The word envoy or l'envoy comes from the Old French, where it means '[the] sending forth'. Originally it was a stanza at the end of a longer poem, which included a dedication to a patron or individual, similar to a tornada. More recent examples are dedicatory poems as part of a collection, or an individual poem about farewell or moving on. Envoi is both a type of poem, and is often used as a title. In Japanese waka, an envoi known as a hanka may follow a long poem, or chōka.

==Form==
The envoi is relatively fluid in form. In ballades and chant royal, envois have fewer lines than the main stanzas of the poem. They may also repeat the rhyme words or sounds used in the main body of the poem, or even whole lines. The envoi can also be a short lyric poem of any form, usually placed at the end of a poetry collection.

==In medieval France==
The envoi appears in medieval French, in the songs of the trouvères and troubadours. It developed as an address to the poet's beloved or to a friend or patron, and typically expresses the poet's hope that the poem may bring them some benefit (the beloved's favours, increased patronage, and so on).

In the 14th century, the two main forms used in the new literary French poetry were the ballade, which employed a refrain at first but evolved to include an envoi, and the chant royal, which used an envoi from the beginning. The main exponents of these forms were Christine de Pizan and Charles d'Orléans. In the work of these poets, the nature of the envoi changed significantly.

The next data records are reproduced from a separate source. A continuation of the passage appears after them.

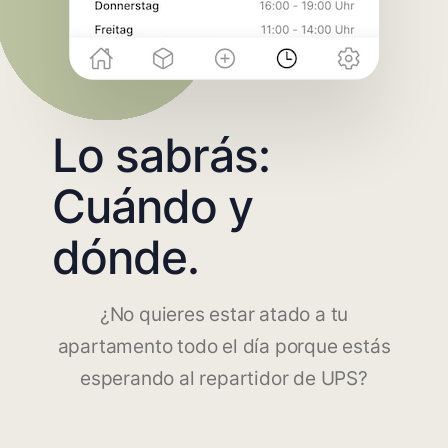
Lo sabrás:
Cuándo y
dónde.
¿No quieres estar atado a tu
apartamento todo el día porque estás
esperando al repartidor de UPS?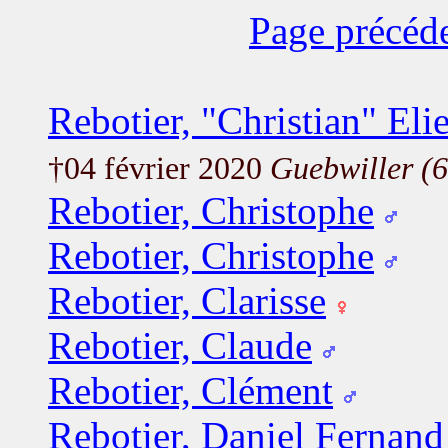
Page précéd
Rebotier, "Christian" Eli
†04 février 2020
Guebwiller (6
Rebotier, Christophe
Rebotier, Christophe
Rebotier, Clarisse
Rebotier, Claude
Rebotier, Clément
Rebotier, Daniel Fernand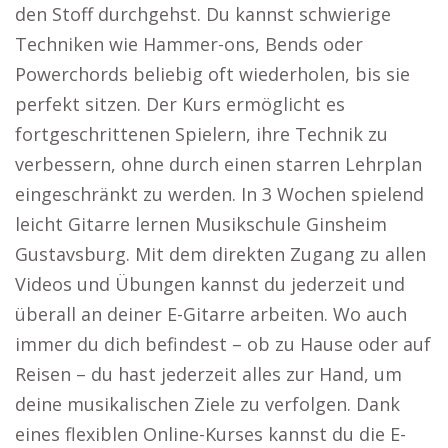
den Stoff durchgehst. Du kannst schwierige
Techniken wie Hammer-ons, Bends oder
Powerchords beliebig oft wiederholen, bis sie
perfekt sitzen. Der Kurs ermöglicht es
fortgeschrittenen Spielern, ihre Technik zu
verbessern, ohne durch einen starren Lehrplan
eingeschränkt zu werden. In 3 Wochen spielend
leicht Gitarre lernen Musikschule Ginsheim
Gustavsburg. Mit dem direkten Zugang zu allen
Videos und Übungen kannst du jederzeit und
überall an deiner E-Gitarre arbeiten. Wo auch
immer du dich befindest – ob zu Hause oder auf
Reisen – du hast jederzeit alles zur Hand, um
deine musikalischen Ziele zu verfolgen. Dank
eines flexiblen Online-Kurses kannst du die E-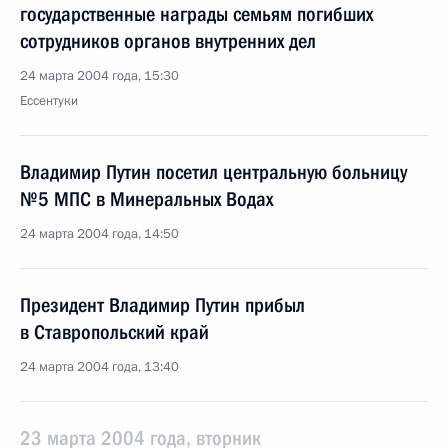
государственные награды семьям погибших
сотрудников органов внутренних дел
24 марта 2004 года, 15:30
Ессентуки
Владимир Путин посетил центральную больницу
№5 МПС в Минеральных Водах
24 марта 2004 года, 14:50
Президент Владимир Путин прибыл
в Ставропольский край
24 марта 2004 года, 13:40
23 марта 2004 года, вторник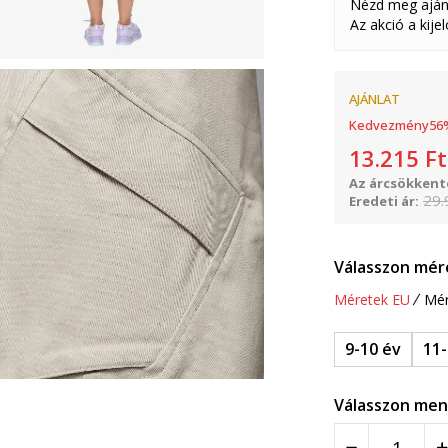
Nézd meg aján
Az akció a kije
AJÁNLAT
Kedvezmény
56
13.215
Ft
Az árcsökkenté
29.
Eredeti ár:
Válasszon mér
Méretek EU
Mér
9-10 év
11-
Válasszon men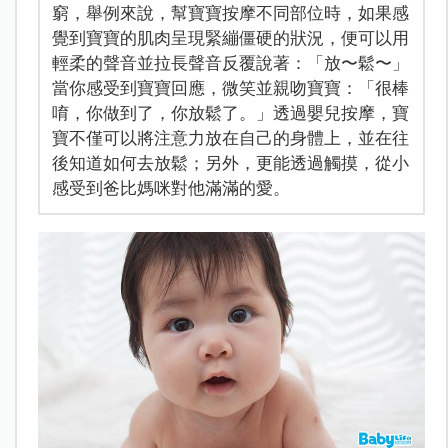
窮，舉例來說，幫寶寶按摩不同部位時，如果感
覺到寶寶的肌肉呈現緊繃僵硬的狀況，便可以用
輕柔的聲音並拉長聲音反覆說著：「放〜鬆〜」
當你感受到寶寶回應，微笑並親吻寶寶：「很棒
唷，你做到了，你放鬆了。」透過嬰兒按摩，寶
寶不僅可以將注意力放在自己的身體上，並在往
後知道如何去放鬆；另外，更能透過觸摸，從小
感受到爸比媽咪對他滿滿的愛。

They occasionally retained the invocation of the Prince or abstract entities such as Hope or Love as a cryptonym for an authority figure the protagonists(s) of the poem could appeal to, or, in the some poems by d'Orléans, to address actual royalty. However, more frequently in the works of these poets the envoi served as a commentary on the preceding stanzas, either reinforcing or ironically undercutting the message of the poem. Jean Froissart, in his adaptation of the troubadour pastourelle genre to the chant royal form, also employed the envoi. His use, however, is less innovative than that of de Pizan or d'Orléans. Froissart's envois are invariably addressed to the Prince and are used to summarise the content of the preceding stanzas. Since the 14th century, the envoi has been seen as an integral part of a number of traditional poetic forms, including, in addition to the ballade and chant royal, the virelai nouveau and the sestina.

==Later developments==
In English, poems with envoi have been written by poets as diverse as Austin Dobson, Algernon Charles Swinburne and Ezra Pound. G. K. Chesterton and Hilaire Belloc went through a period of adding envois to their humorous and satirical poems.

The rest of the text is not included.